After locating the line that contains "8th Apr 2026" in the records below, write out exactly that line and each line after it through the one that contains "Thanks Josh! Wonderful", and nothing else.

__Dataset records__
BEGIN
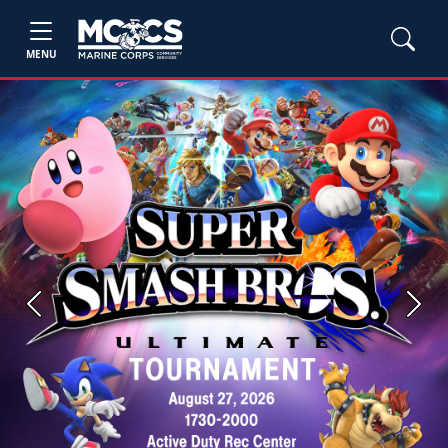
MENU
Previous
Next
END
BEGIN
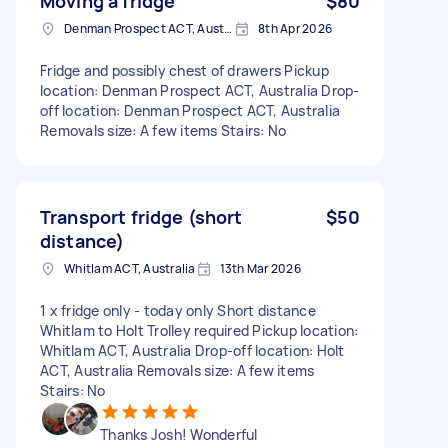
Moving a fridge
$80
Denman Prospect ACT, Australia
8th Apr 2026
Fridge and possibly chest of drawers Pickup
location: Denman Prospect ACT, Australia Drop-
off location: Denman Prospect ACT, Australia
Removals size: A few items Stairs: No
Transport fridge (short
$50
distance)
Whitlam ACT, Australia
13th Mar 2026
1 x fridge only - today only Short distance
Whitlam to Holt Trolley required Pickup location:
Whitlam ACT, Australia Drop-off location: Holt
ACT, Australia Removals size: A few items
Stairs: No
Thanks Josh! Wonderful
END
BEGIN
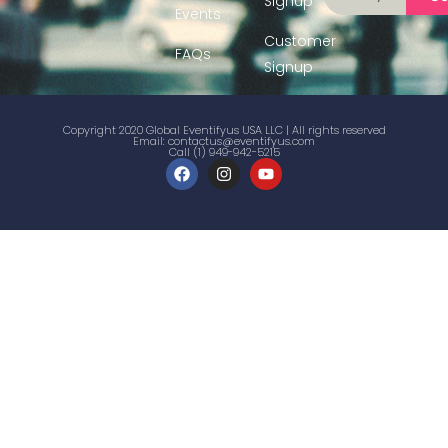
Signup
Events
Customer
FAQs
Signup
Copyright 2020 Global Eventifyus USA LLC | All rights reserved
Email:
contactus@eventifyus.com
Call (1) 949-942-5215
END
__Task output__
8th Apr 2026
Fridge and possibly chest of drawers Pickup
location: Denman Prospect ACT, Australia Drop-
off location: Denman Prospect ACT, Australia
Removals size: A few items Stairs: No
Transport fridge (short
$50
distance)
Whitlam ACT, Australia
13th Mar 2026
1 x fridge only - today only Short distance
Whitlam to Holt Trolley required Pickup location:
Whitlam ACT, Australia Drop-off location: Holt
ACT, Australia Removals size: A few items
Stairs: No
Thanks Josh! Wonderful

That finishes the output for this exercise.